A resurgence in Malcolm's popularity in the late 1990s led to the film finally getting funded by Warner Bros. studio. Normal Jewison (Best Picture winner In The Heat Of The Night) was in talks to direct, leading to an outcry of disapproval from prominent black figures, including Spike Lee, who thought the film should be directed by an African American. After Jewison stepped away from the project, Lee was selected to replace him.
Lee was criticized by activists before production even began, with pre-emptive concern over Malcolm's depiction, including the casting of Denzel Washington. Lee made various changes to a script by Baldwin and veteran screenwriter Arnold Perl, both having already died in the interim, and brought on Malcolm's widow Dr. Betty Shabazz on as a consultant.
The film was shot on location in Boston, New York City, Egypt, South Africa (for a present-day appearance by Nelson Mandela), and in a major coup received permission to shoot in the Holy City of Mecca, first American/non-documentary to do so. Behind the camera was Lee's longtime cinematographer Ernest Dickerson.
Washington is joined in the cast by Angela Bassett as Shabazz, Albert Hall (Apocalypse Now), Delroy Lindo (Get Shorty, Lee's Clockers), Kate Vernon (TV's Battlestar Galactica), actress/composer Lonette McKee (Lee's Jungle Fever), Karen Allen (Raiders of the Lost Ark), Actor's Studio veteran Al Freeman, Jr., with brief appearances by Lee himself, Al Sharpton, Black Panther co-founder Bobby Seale, and actor/activist Ossie Davis performing the same eulogy he wrote and read after Malcolm's death in 1965.

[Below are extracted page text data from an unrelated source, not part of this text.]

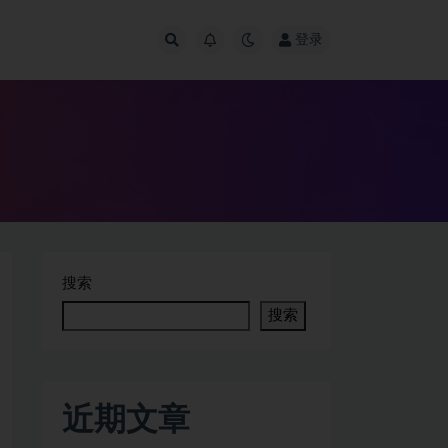
登录
搜索
搜索
近期文章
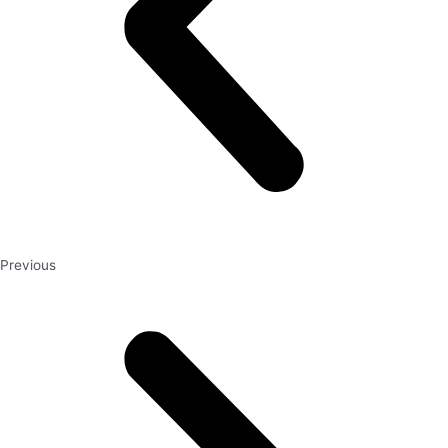
Previous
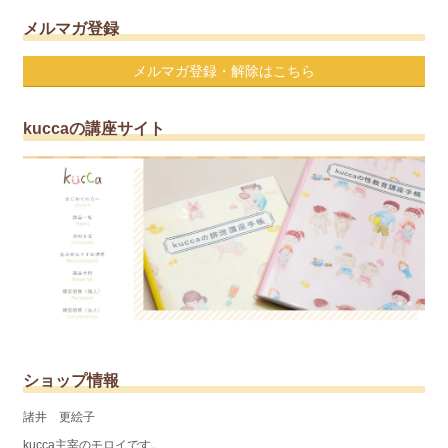
メルマガ登録
メルマガ登録・解除はこちら
kuccaの講座サイト
ショップ情報
諸井 更絵子
kucca主宰のモロイです。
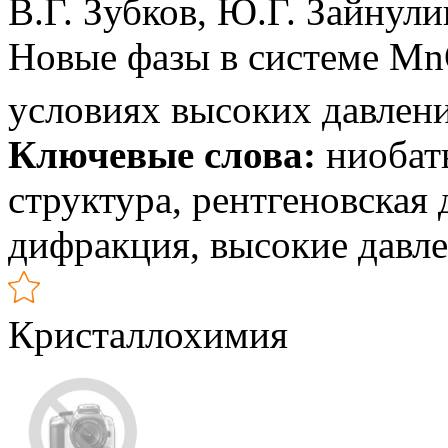
В.Г. Зубков, Ю.Г. Зайнули
Новые фазы в системе M
условиях высоких давлен
Ключевые слова:
ниобаты
структура, рентгеновская
дифракция, высокие давл
Кристаллохимия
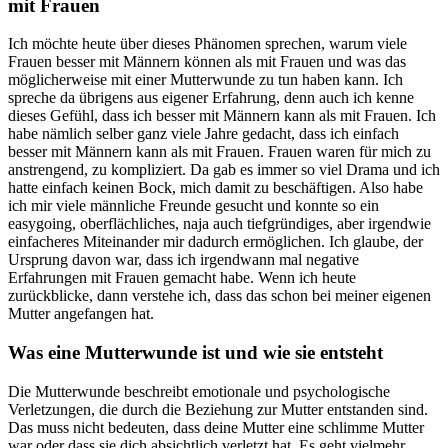
mit Frauen
Ich möchte heute über dieses Phänomen sprechen, warum viele
Frauen besser mit Männern können als mit Frauen und was das
möglicherweise mit einer Mutterwunde zu tun haben kann. Ich
spreche da übrigens aus eigener Erfahrung, denn auch ich kenne
dieses Gefühl, dass ich besser mit Männern kann als mit Frauen. Ich
habe nämlich selber ganz viele Jahre gedacht, dass ich einfach
besser mit Männern kann als mit Frauen. Frauen waren für mich zu
anstrengend, zu kompliziert. Da gab es immer so viel Drama und ich
hatte einfach keinen Bock, mich damit zu beschäftigen. Also habe
ich mir viele männliche Freunde gesucht und konnte so ein
easygoing, oberflächliches, naja auch tiefgründiges, aber irgendwie
einfacheres Miteinander mir dadurch ermöglichen. Ich glaube, der
Ursprung davon war, dass ich irgendwann mal negative
Erfahrungen mit Frauen gemacht habe. Wenn ich heute
zurückblicke, dann verstehe ich, dass das schon bei meiner eigenen
Mutter angefangen hat.
Was eine Mutterwunde ist und wie sie entsteht
Die Mutterwunde beschreibt emotionale und psychologische
Verletzungen, die durch die Beziehung zur Mutter entstanden sind.
Das muss nicht bedeuten, dass deine Mutter eine schlimme Mutter
war oder dass sie dich absichtlich verletzt hat. Es geht vielmehr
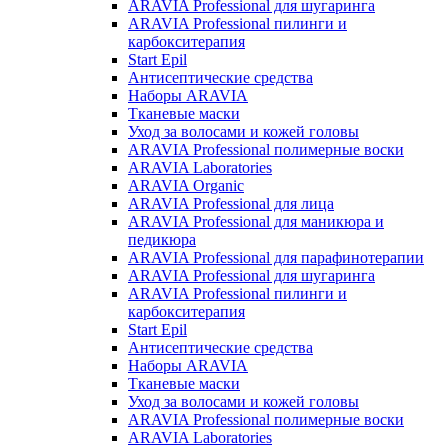
ARAVIA Professional для шугаринга
ARAVIA Professional пилинги и
карбокситерапия
Start Epil
Антисептические средства
Наборы ARAVIA
Тканевые маски
Уход за волосами и кожей головы
ARAVIA Professional полимерные воски
ARAVIA Laboratories
ARAVIA Organic
ARAVIA Professional для лица
ARAVIA Professional для маникюра и
педикюра
ARAVIA Professional для парафинотерапии
ARAVIA Professional для шугаринга
ARAVIA Professional пилинги и
карбокситерапия
Start Epil
Антисептические средства
Наборы ARAVIA
Тканевые маски
Уход за волосами и кожей головы
ARAVIA Professional полимерные воски
ARAVIA Laboratories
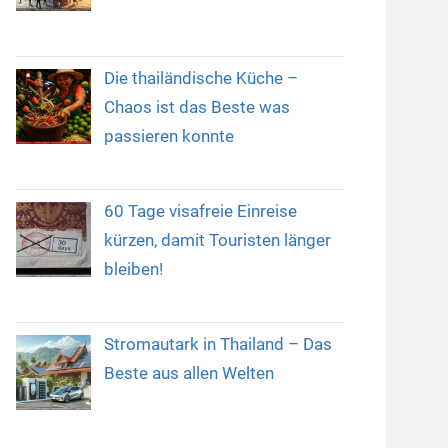
Die thailändische Küche –
Chaos ist das Beste was
passieren konnte
60 Tage visafreie Einreise
kürzen, damit Touristen länger
bleiben!
Stromautark in Thailand – Das
Beste aus allen Welten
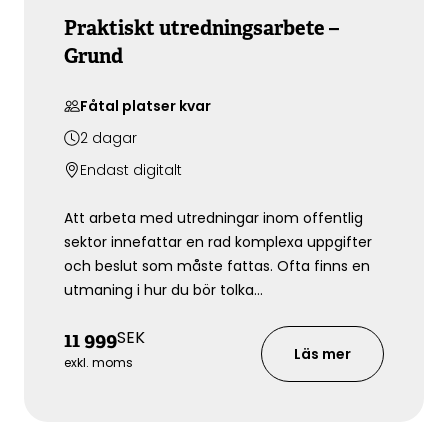
Praktiskt utredningsarbete –
Grund
Fåtal platser kvar
2
dagar
Endast digitalt
Att arbeta med utredningar inom offentlig
sektor innefattar en rad komplexa uppgifter
och beslut som måste fattas. Ofta finns en
utmaning i hur du bör tolka
uppdragsbeskrivningen för att skapa en tydlig
SEK
11 999
avgränsning och samstämmighet mellan dig
Läs mer
som utredare och uppdragsgivaren. Som
exkl. moms
utredare behöver du även ta ställning till olika
metodval och förhålla dig till
uppdragsgivarens olika krav och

When the production went overbudget, Lee donated most of his own salary, but eventually the Completion Bond Company put a halt to any additional funding, and the studio gave him an ultimatum of a reduced running time. Various black celebrities including Prince, Oprah Winfrey, Bill Cosby, Janet Jackson, Magic Johnson, and Michael Jordan came to the rescue with donations of their own.
Prior to the film's release, Lee was adamant about meeting only with black interviewers, angering some companies but also causing publications and networks to evaluate the diversity of their staffs. The film received very positive praise from critics, with Denzel Washington winning a fair number of year-end awards. At the Oscars, the film was only nominated for his performance and costume design, losing both. At the end of the decade, Roger Ebert and Martin Scorsese both selected it as one of the Ten Best Films of the 1990s.